AASHTO Journal, 23 January 2015
Georgia’s State Transportation Board on Jan. 20 picked Russell McMurry to immediately take the helm of the Department of Transportation, after Commissioner Keith Golden announced plans to retire at the end of January.

That pulled McMurry, a former GDOT chief engineer, into the agency’s CEO chair after a short time as Gov. Nathan Deal’s choice for GDOT planning director. The 14-member board voted unanimously to elect McMurry.
McMurry, who has been with GDOT for 25 years, became chief engineer at the start of 2013. Last November, Deal selected him to be the agency’s planning chief.

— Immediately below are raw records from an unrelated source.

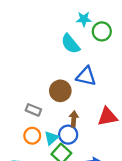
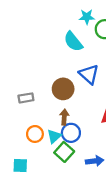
blue triangle: (86, 76) -> (89, 74), turned 30
gray rectangle: (33, 110) -> (26, 98), moved, turned -32
brown arrow: (74, 119) -> (64, 117), moved

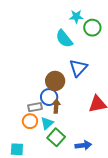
blue triangle: (89, 74) -> (78, 68), turned 30
gray rectangle: (26, 98) -> (35, 107), moved
blue circle: (71, 133) -> (49, 97), moved

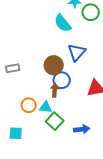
blue circle: (49, 97) -> (62, 80), moved
gray rectangle: (35, 107) -> (13, 68), moved
cyan triangle: (47, 123) -> (46, 107), turned 48

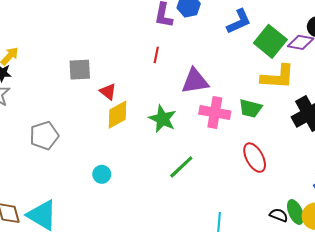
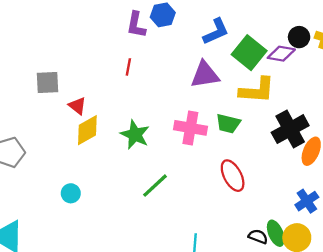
purple triangle: (195, 81) -> (205, 75), moved

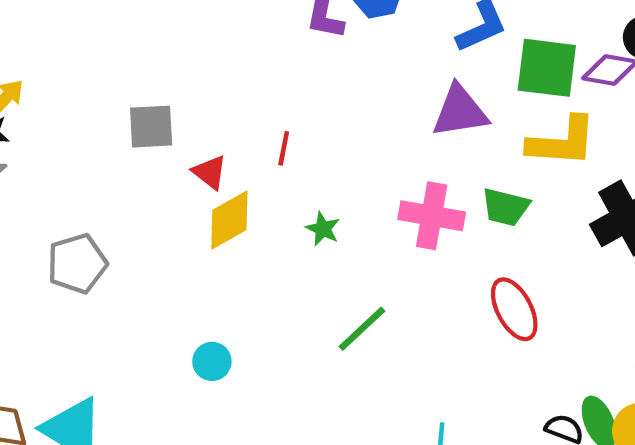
green square: (249, 53) -> (547, 68), turned -32
red line: (128, 67) -> (284, 148), moved
green star: (135, 135) -> (323, 229), size x0.6
cyan circle: (71, 193) -> (212, 361), moved

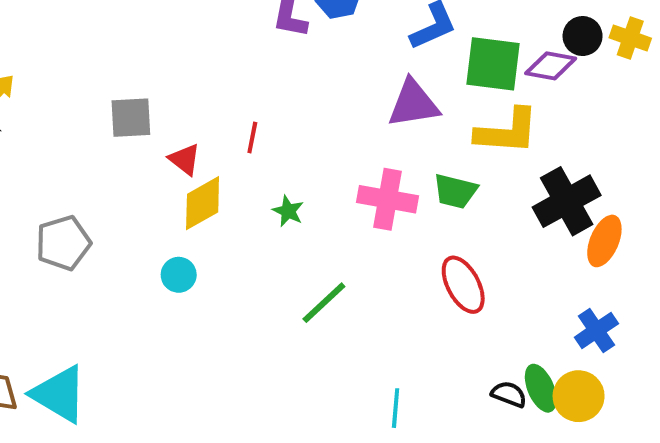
cyan circle: (212, 361) -> (179, 275), moved

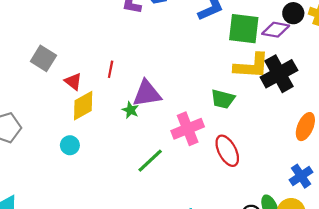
purple triangle: (413, 104) -> (147, 94), moved
gray square: (131, 118) -> (43, 58), turned 35
pink cross: (388, 199) -> (188, 129), moved, turned -32
black cross: (567, 201) -> (279, 74), moved

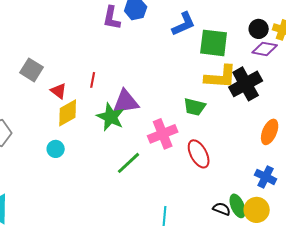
purple diamond: (276, 30) -> (265, 49), moved
green star: (130, 110) -> (111, 117), size x1.8
blue cross: (301, 176) -> (266, 177), turned -30

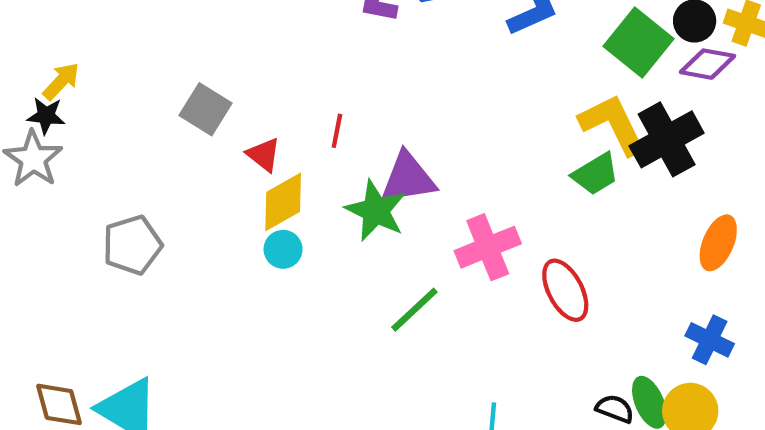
green square: (214, 43) -> (639, 42), moved, turned 32
yellow L-shape: (221, 77) -> (613, 124), turned -120
green trapezoid: (195, 107) -> (595, 174), moved, turned -45
cyan circle: (56, 149) -> (283, 249), moved

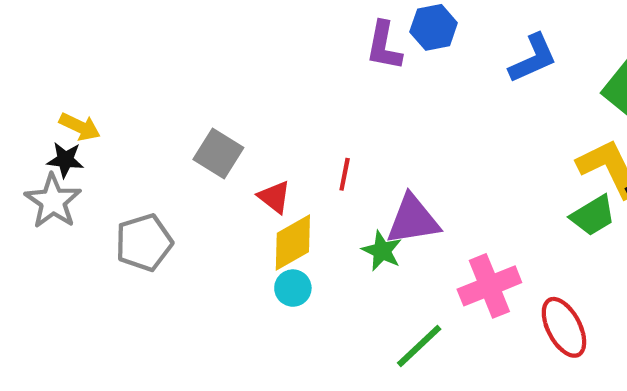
yellow arrow: (61, 81) -> (80, 127), turned 72
green star: (376, 211) -> (382, 251), size x0.7
gray pentagon: (132, 245) -> (144, 243), moved

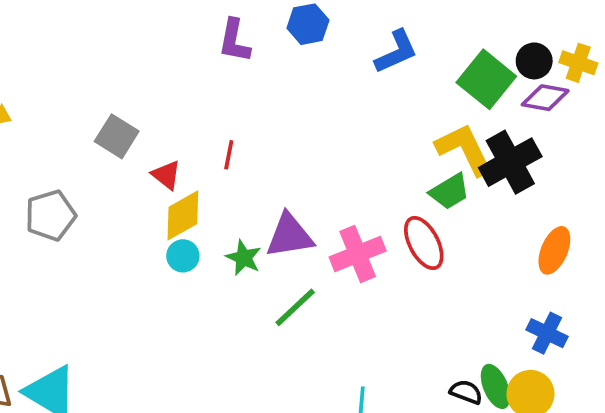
purple L-shape: (384, 46) -> (234, 41), moved
purple triangle: (413, 220) -> (290, 236), moved
green star: (382, 251) -> (244, 258), moved
red ellipse: (564, 327) -> (424, 243), moved

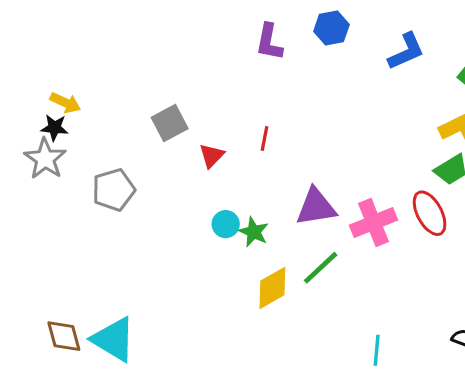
gray square: (117, 136) -> (170, 123), turned 30
red triangle: (166, 175) -> (212, 156), turned 36
yellow diamond: (183, 215) -> (272, 288), moved
green star: (244, 258) -> (254, 232), moved

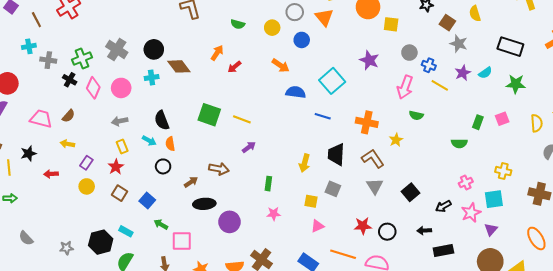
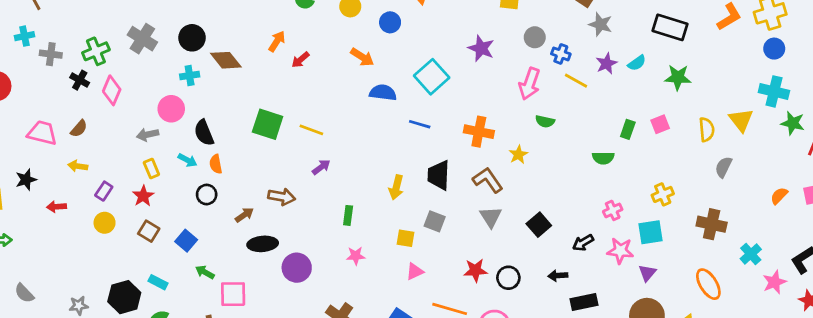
pink circle: (121, 88) -> (171, 109), moved
yellow cross: (503, 171) -> (663, 194), turned -35
pink star: (471, 213) -> (620, 251), turned 30

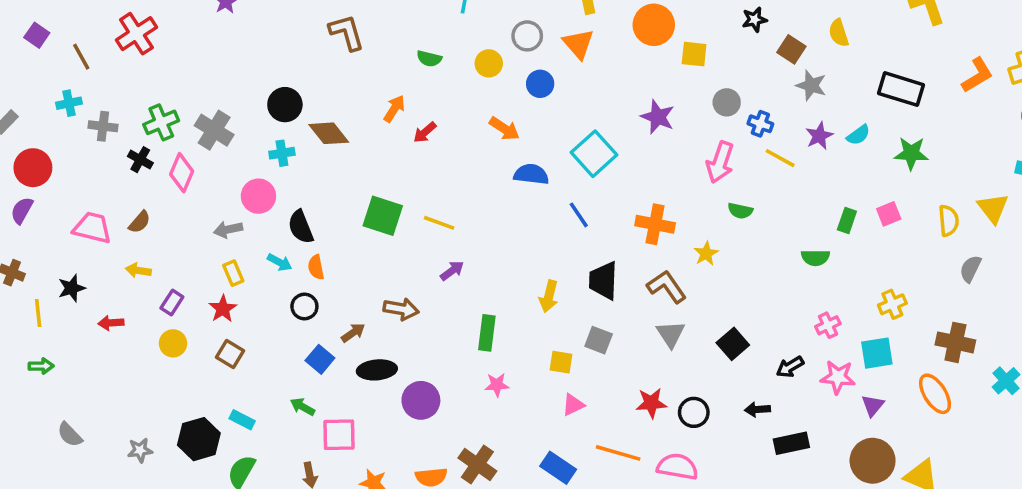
gray cross: (142, 39) -> (214, 130), moved
blue line: (420, 124) -> (579, 215), turned 40
green rectangle: (348, 215) -> (487, 333), size x1.4
blue square: (186, 241) -> (320, 359), moved
orange ellipse: (708, 284) -> (935, 394), moved

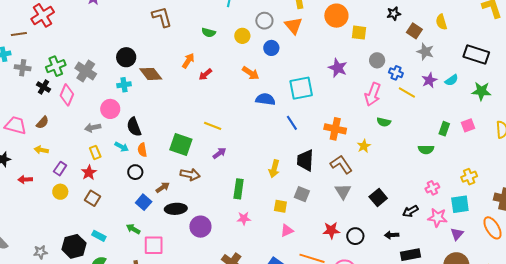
brown line: (81, 57) -> (19, 34), moved, turned -70
cyan square: (594, 154) -> (301, 88), turned 30
green square: (383, 216) -> (181, 144), moved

Golden, a 27-year GDOT veteran, had led the agency from September 2011, first as interim commissioner and then as commissioner since March 2012.

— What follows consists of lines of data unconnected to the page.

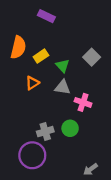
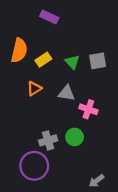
gray square: (92, 57) -> (98, 61), turned 35
green triangle: (63, 66) -> (72, 62), moved

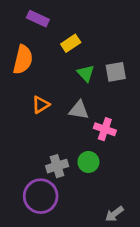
purple rectangle: (49, 17) -> (38, 19), moved
yellow rectangle: (43, 60) -> (71, 43), moved

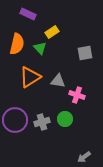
green triangle: (86, 73) -> (40, 48), moved
orange triangle: (41, 105) -> (30, 77), size x1.6
purple circle: (41, 196) -> (15, 120), moved

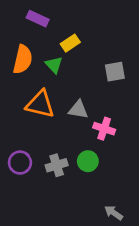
orange triangle: (30, 77) -> (40, 104), turned 45
purple circle: (15, 120) -> (20, 163), size x0.7
gray arrow: (84, 157) -> (114, 213), turned 72

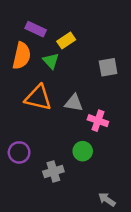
purple rectangle: (38, 19) -> (36, 29), moved
gray cross: (57, 165) -> (53, 172), moved

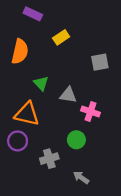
purple rectangle: (36, 29) -> (33, 14), moved
green triangle: (51, 61) -> (41, 83), moved
orange triangle: (38, 98) -> (27, 114), moved
gray arrow: (107, 199) -> (81, 177), moved

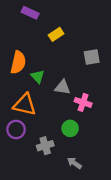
orange semicircle: (20, 52) -> (18, 62), moved

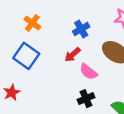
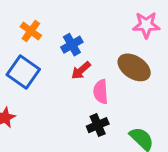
blue cross: (81, 29) -> (72, 45), moved
pink semicircle: (88, 72) -> (101, 92), turned 48

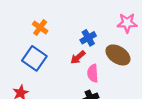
blue cross: (72, 45) -> (88, 38), moved

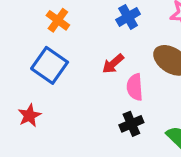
blue cross: (88, 38) -> (128, 17), moved

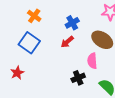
blue cross: (128, 17) -> (72, 23), moved
pink semicircle: (135, 87) -> (92, 61), moved

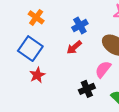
pink semicircle: (92, 61) -> (103, 69), turned 42
red star: (17, 73) -> (37, 75), moved

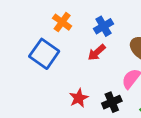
orange cross: (36, 17) -> (62, 22), moved
red star: (37, 75) -> (79, 98), moved

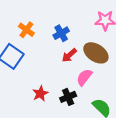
red arrow: (97, 52) -> (69, 55), moved

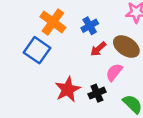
orange cross: (26, 30) -> (53, 22), size x1.5
red star: (40, 93) -> (68, 89), size x1.5

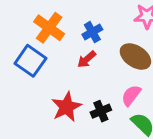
red arrow: (98, 49) -> (87, 59), moved
pink semicircle: (114, 72) -> (131, 95), moved

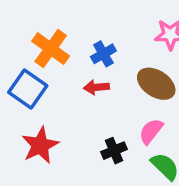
red arrow: (87, 59) -> (96, 87), turned 36
red star: (66, 107) -> (40, 145), moved

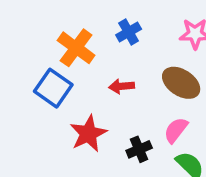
blue cross: (103, 54) -> (129, 32), moved
red star: (40, 145) -> (88, 134), moved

This change in agency leadership comes as Gov. Deal has been pushing for the legislature to come up with new revenues to pay for transportation improvements. In his Jan. 14 “State of the State” address, Deal urged lawmakers to “ensure that our network of bridges, roads and other vital infrastructure are well maintained and that the increasing transportation needs of our population are met.”

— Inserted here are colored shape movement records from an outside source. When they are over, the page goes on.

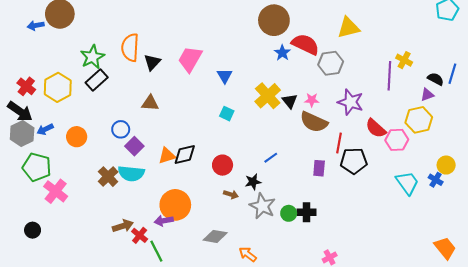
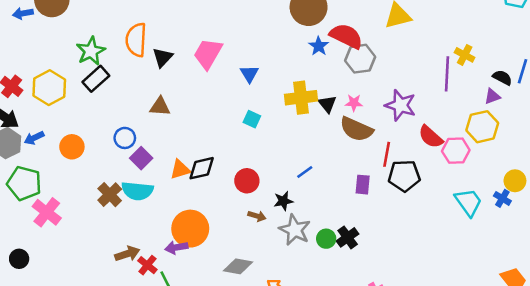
gray hexagon: (331, 63) -> (360, 59), moved
yellow cross: (268, 96) -> (301, 98), turned 35
black cross: (306, 212) -> (348, 237), turned -36

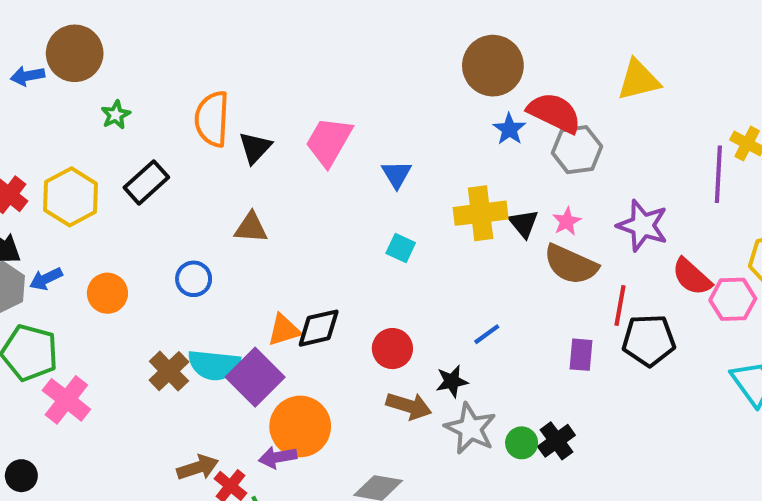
green star: (91, 51) -> (116, 115), moved, size x0.6
pink star: (354, 103) -> (567, 221), turned -30
purple square: (141, 158) -> (255, 377), moved, size x1.5
brown arrow: (257, 216) -> (409, 406), size x1.5

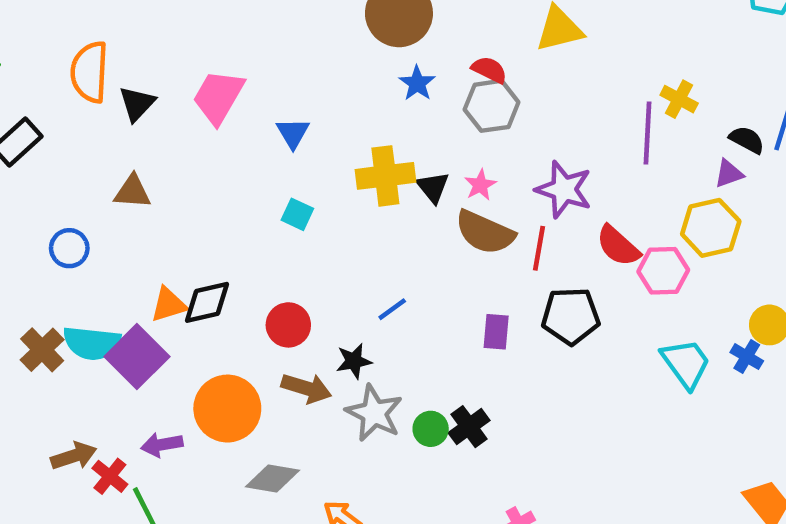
red semicircle: (554, 113) -> (489, 70), moved, size x0.6
red line: (620, 305) -> (539, 248), moved
orange circle: (300, 426) -> (227, 409), moved

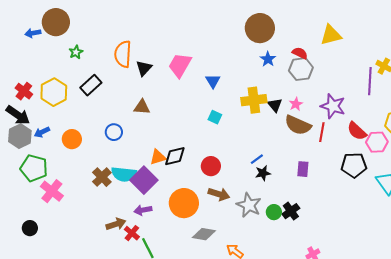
black pentagon: (571, 316) -> (354, 165), moved
black star: (354, 361) -> (263, 173), moved
purple arrow: (162, 445) -> (143, 210), moved

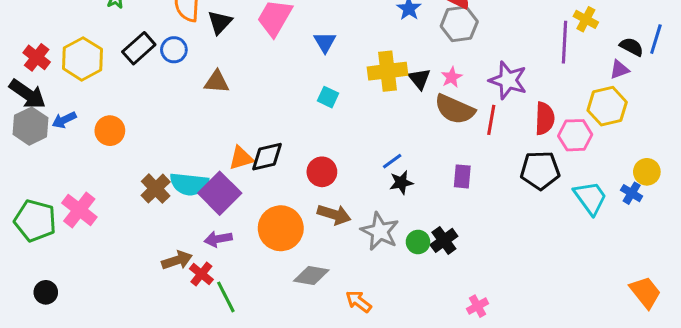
red semicircle: (357, 131) -> (545, 118), turned -130
blue circle: (114, 132) -> (174, 50), moved
green pentagon: (34, 168) -> (35, 221), moved
black circle: (30, 228) -> (46, 292), moved

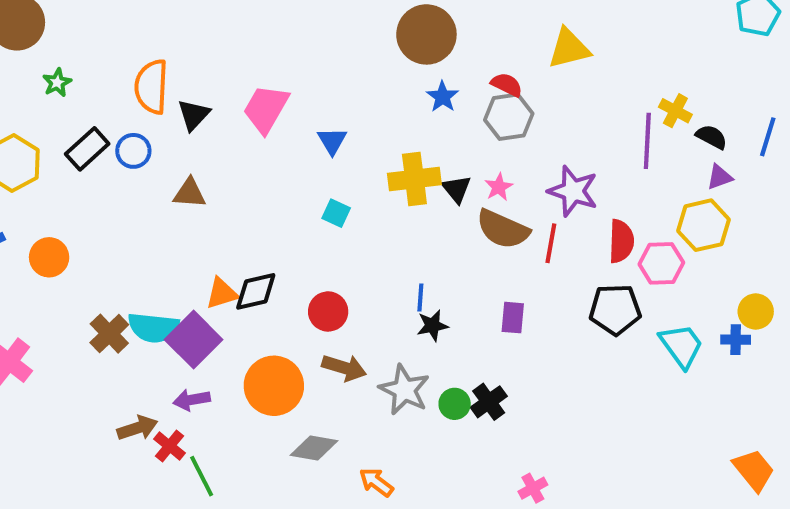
black semicircle: (632, 47) -> (712, 137), moved
blue line: (392, 161) -> (420, 297), turned -50
blue cross: (632, 193) -> (736, 340), turned -30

Deal said the state’s excise tax on motor fuel has been unchanged since 1971, even as average vehicle fuel efficiency has almost doubled and nearly cut in half the tax take per miles traveled. “According to industry experts, simply maintaining what we currently have on our roadways requires a minimum of hundreds of millions of dollars in new revenue each year,” he said. “Some industry experts even suggest it’s more than $1 billion a year.”

Golden reportedly sent GDOT employees a message on Jan. 16, telling them he’d notified the State Transportation Board two days earlier of his plans to leave.
In that message, he noted he had become eligible to retire during 2014, but wanted to complete work with the Joint Transportation Infrastructure Study Committee as it tried to craft options for increasing transportation funding. That panel wrapped up its work the last day of December, Golden said, with a menu of choices for lawmakers to consider.